Witham and Surdyk say the secret of their success with the staff was stocking the break room with cheese literature, encouraging employees to taste things they haven't tried, and hiring from the eager nearby population of University of Minnesota students. "I used to think I didn't like blue cheese before I got here," affirms Amy Ketterling, a U of M theater major who's been working at Surdyk's for about a year. "But now I can eat Roquefort with the best of them."

But eating Roquefort has a bad rap these days. Doesn't it? Svelte dancer Susan Scalf, an Antioch grad who's worked at Surdyk's cheese shop for six years to supplement her income as a dancer with the Minnesota Dance Alliance, Concrete Farm, and several other local troupes, scoffs at the very notion. "Cheese is protein, calcium, and people need some fat in their diet to survive anyway," she says. "I'd rather eat an eighth of a pound of Montbriac than a half-pound of nonfat mozzarella, because I love it. I love it! The combination of the mustiness, the gaminess--with a piece of good bread you feel full all day. So what if you eat a couple of grams of fat?" (Susan's favorite, Montbriac, a tangy, soft, ripened cheese with a hint of blue injected into it through its ash-rubbed gray rind, costs $14.99 per pound.)

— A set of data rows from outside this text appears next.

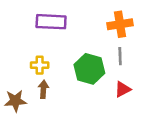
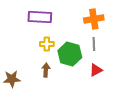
yellow cross: (40, 65) -> (47, 44), moved
brown arrow: (43, 89) -> (46, 70), moved

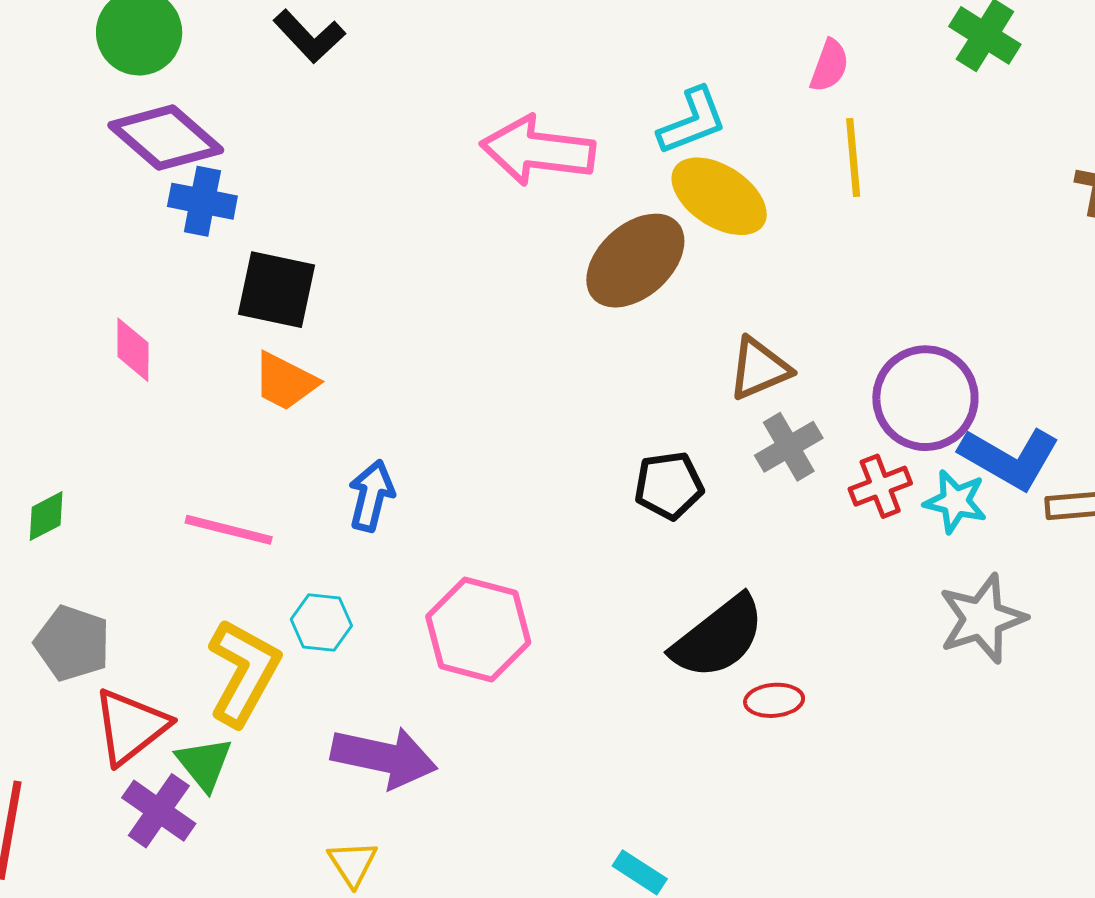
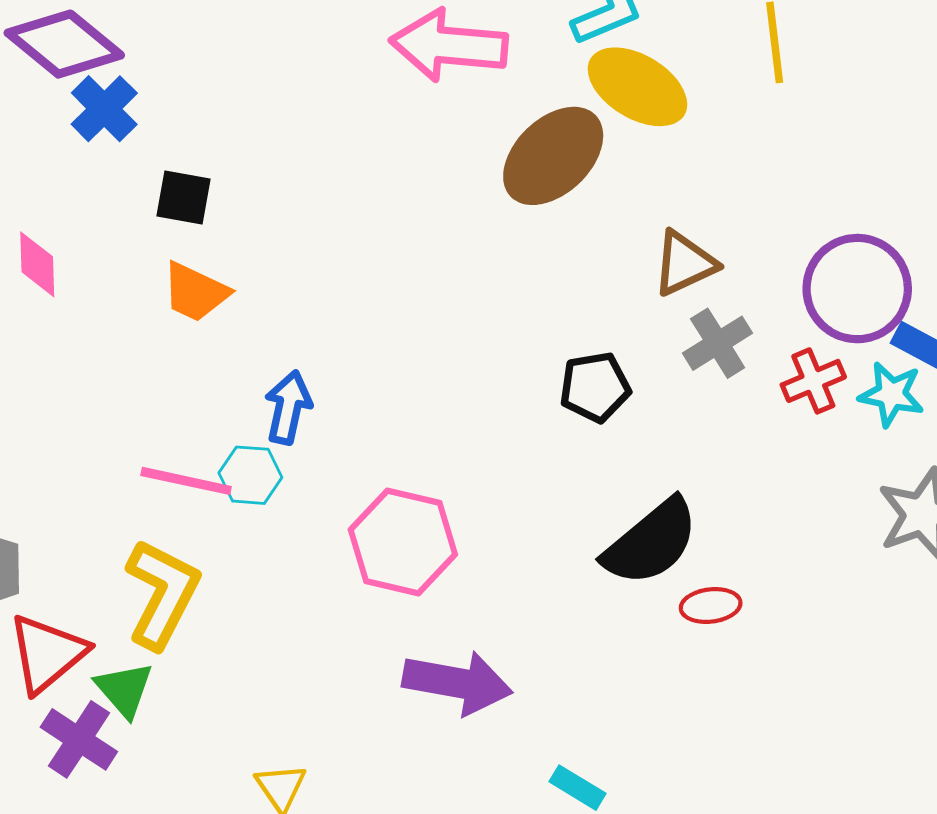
blue cross: (202, 201) -> (104, 109), turned 36
black square: (276, 290) -> (184, 198), size x0.7
pink line: (229, 530) -> (186, 481), moved
cyan hexagon: (321, 623) -> (250, 475), moved
purple arrow: (384, 757) -> (457, 683), moved

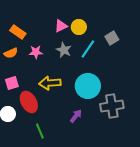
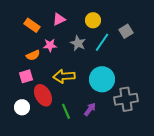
pink triangle: (61, 26) -> (59, 19), moved
orange semicircle: (11, 53) -> (33, 55), moved
green line: (40, 131) -> (66, 111), moved

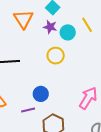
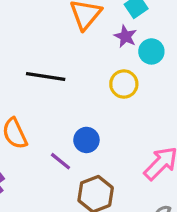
purple line: (28, 110) -> (60, 161), turned 40

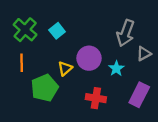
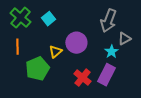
cyan star: (116, 68) -> (111, 52), moved
purple rectangle: (139, 95) -> (106, 75), moved
red cross: (96, 98) -> (82, 78), turned 30

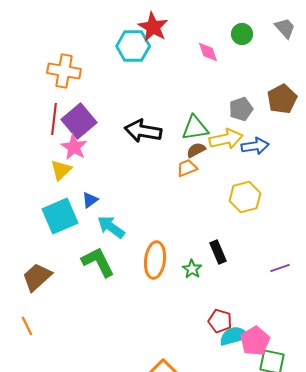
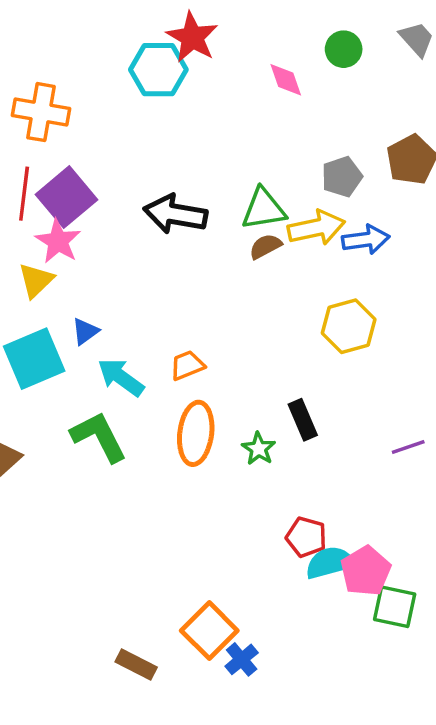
orange trapezoid: (187, 168) -> (187, 365), moved

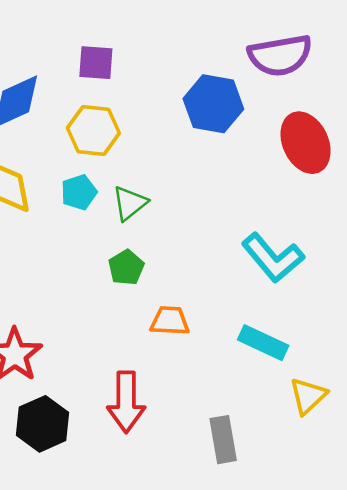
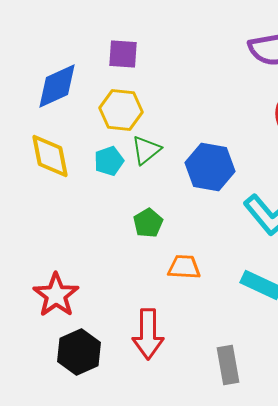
blue hexagon: (213, 104) -> (210, 167), moved
green triangle: (130, 203) -> (146, 150), moved

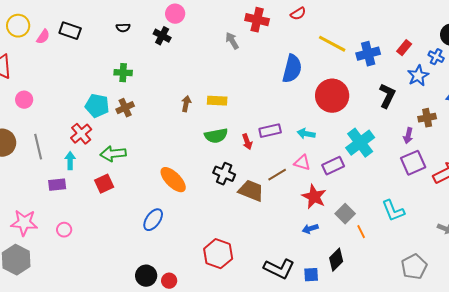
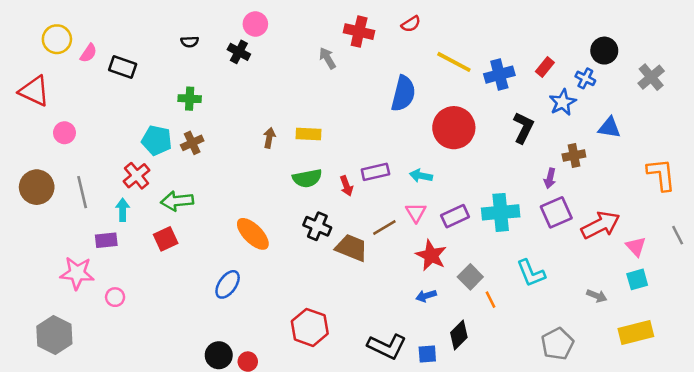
black rectangle: (70, 31) -> (123, 67), moved
cyan cross: (360, 143) -> (501, 212), moved, turned 32
pink triangle: (302, 163) -> (416, 212), turned 42
pink star: (24, 223) -> (77, 273), moved

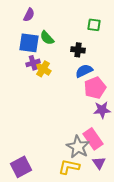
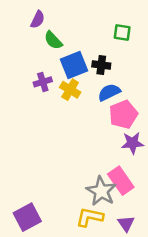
green semicircle: (47, 38) -> (53, 40), moved
blue square: (29, 43) -> (74, 65), moved, turned -30
yellow cross: (43, 69) -> (70, 90), moved
purple triangle: (99, 163) -> (126, 224), moved

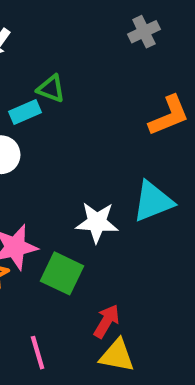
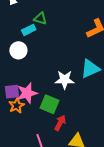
red arrow: (107, 321) -> (60, 123), moved

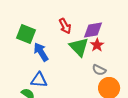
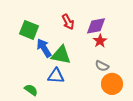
green triangle: (79, 47) -> (61, 55), moved, turned -35
blue triangle: (39, 80) -> (56, 76), moved

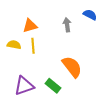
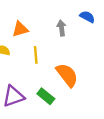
yellow line: (33, 46) -> (36, 55), moved

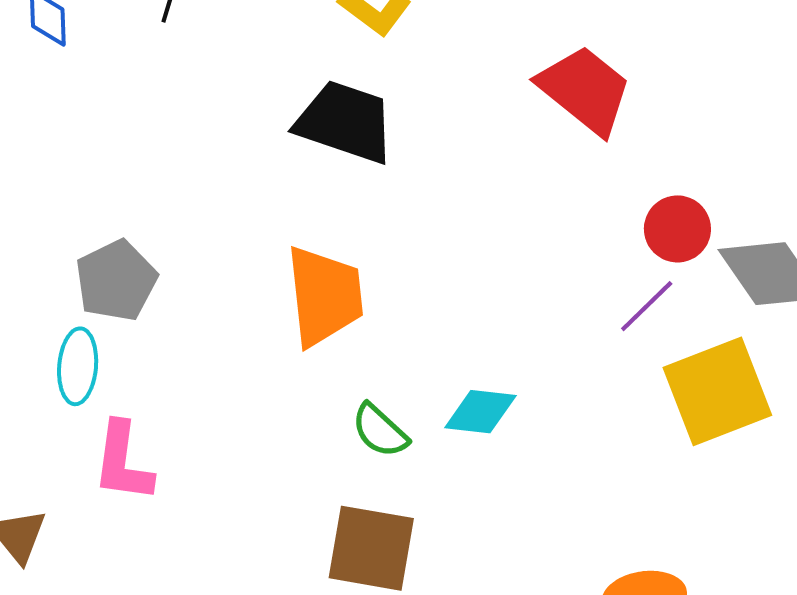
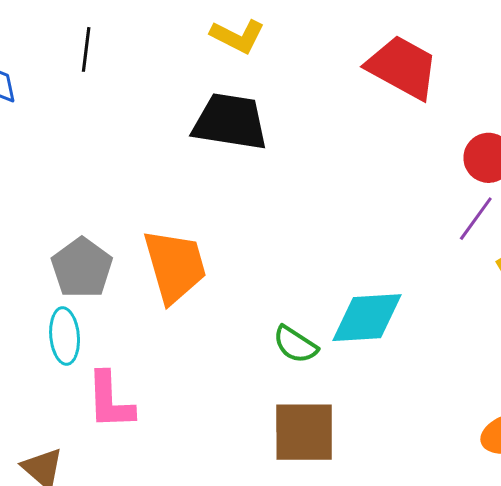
orange trapezoid: (324, 296) -> (175, 266), moved
cyan diamond: (480, 412) -> (367, 318), size x1.4

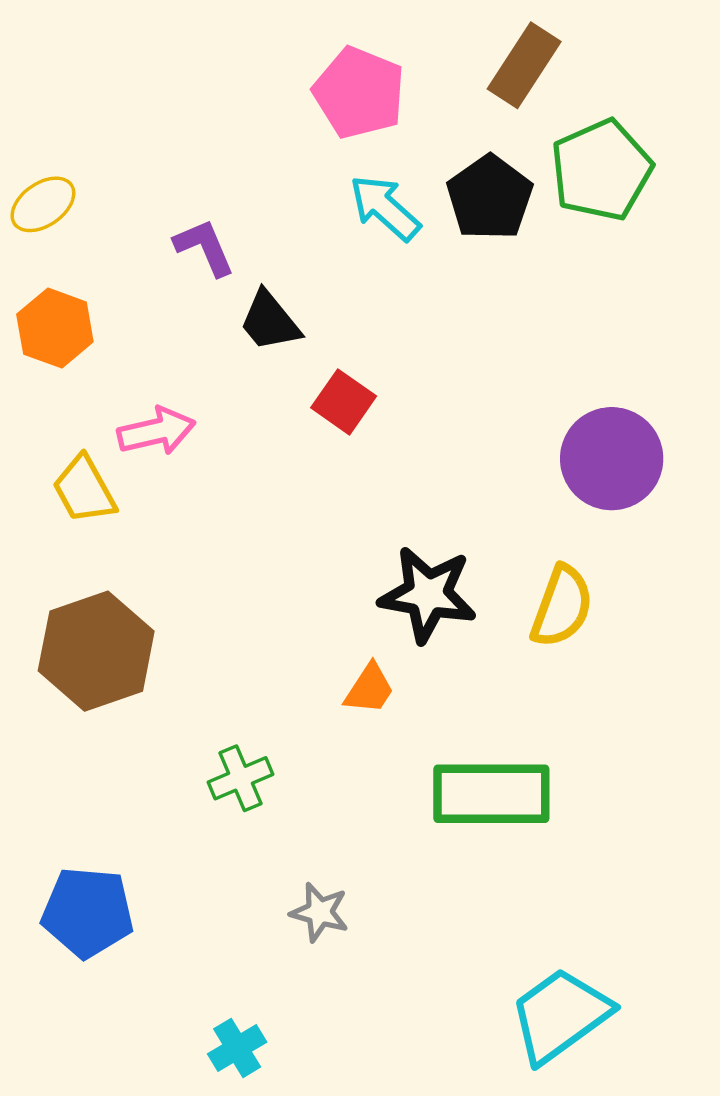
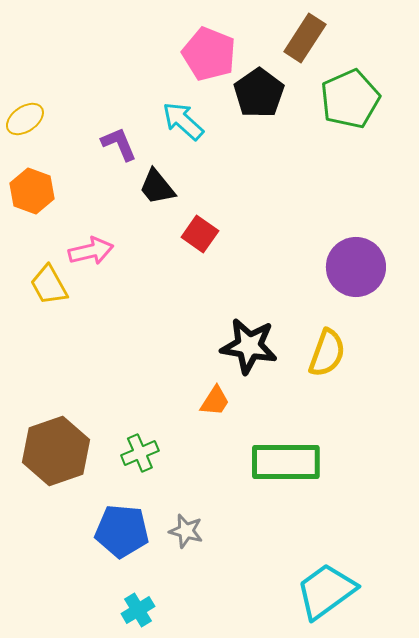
black pentagon: (490, 198) -> (259, 93), moved
cyan arrow: (385, 208) -> (183, 121), moved
brown hexagon: (96, 651) -> (56, 451), moved
blue pentagon: (88, 912) -> (122, 531), moved

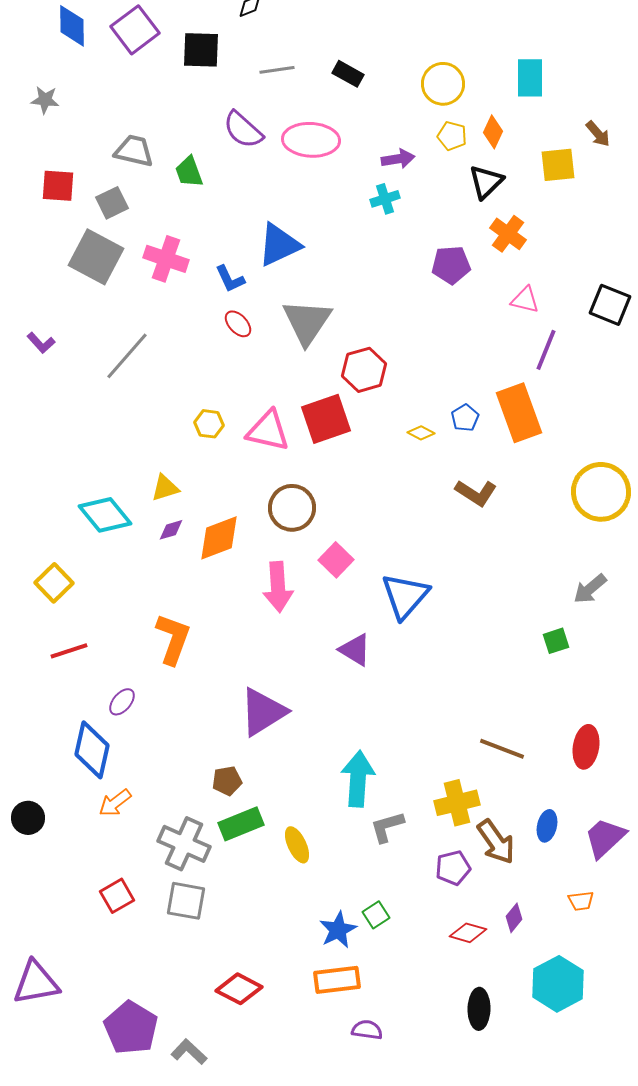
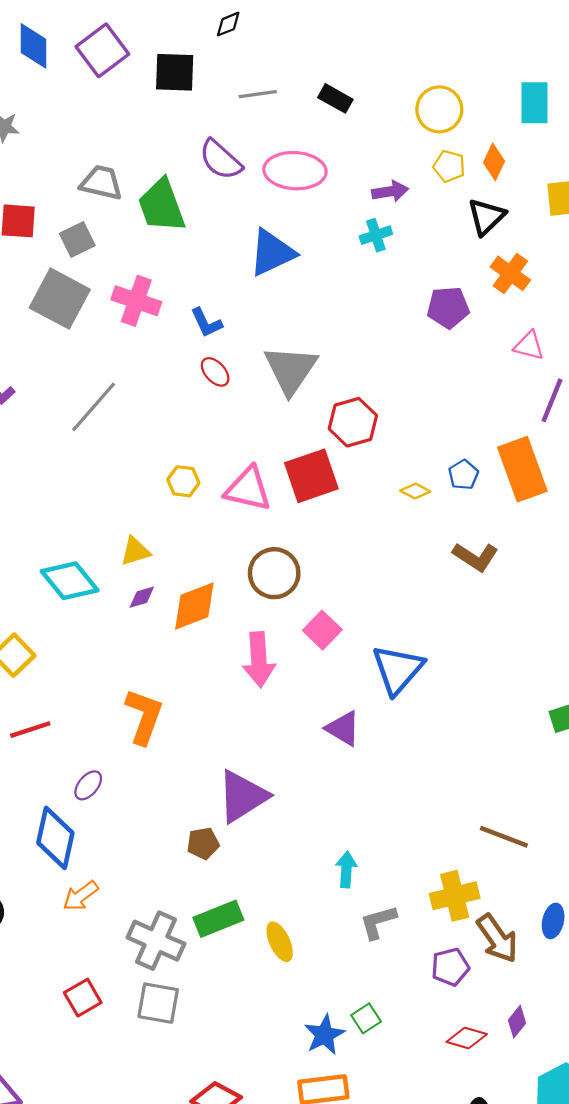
green trapezoid: (189, 172) -> (161, 206), size x1.6
blue triangle: (279, 245) -> (272, 253), moved
cyan arrow: (358, 779) -> (346, 870), size x0.6
brown pentagon: (227, 781) -> (203, 843), moved

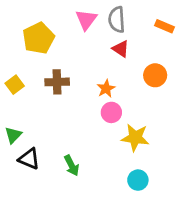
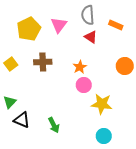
pink triangle: (86, 20) -> (59, 25), moved
orange rectangle: (164, 26) -> (116, 25), moved
orange circle: (155, 75) -> (125, 66), moved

I agree with Susan. What's a couple of grams of fat when it's wed to so much pleasure? The average American eats 30 pounds of cheese a year. That could work out to 240 portions of joy in eighth-of-a-pound slices. Parceled out daily, that would be eight solid months in which one could indulge in a private, quiet oasis of bliss for half an hour--or just the quantity of extramarital abandon to keep the happily married happily married.

Surdyk's offers a series of wine education classes in which pairings with cheese will be featured. Each class, which starts at 6:30 p.m. and runs for about two hours, costs $25. Call 379-3232 for reservations or further information.

TABLEHOPPING

Musical Toques

Are the moves of this town's French chefs making you dizzy? Here's a quick roundup: Inventive Patrick Atanalian has left the New French Café for the Vintage in St. Paul, where he's revamped the menu to include dishes like halibut in a ginger-grenadine emulsion with catnip cornichon pineapple salsa. At the New French Café, Thom Lowe, after a long stretch as chef at the now-defunct New French Bistrot, is back at the prestigious Café location.

Also, onetime Bistrot chef Alexander Dixon has opened his own place, the Zander Café (525 Selby Ave., St. Paul), featuring dishes like grilled chicken with a green-olive tapenade and taleggio cheese. Perhaps most remarkably, café un deux trois has recently welcomed Vincent Francoual (a native of southwestern France) a chef with a dazzling background: Since 1993 he has worked in New York, first as chef de partie at Lespinasse, and then as sous chef at Le Bernardin. un deux trois says Francoual will be reworking the bistro menu this fall, and seafood lovers can expect wonders. To get a sense of Francoual's direction, consider that he celebrated Bastille Day a few weeks ago with an appetizer of moules à la Mouclade--steamed mussels in a light lemon curry broth.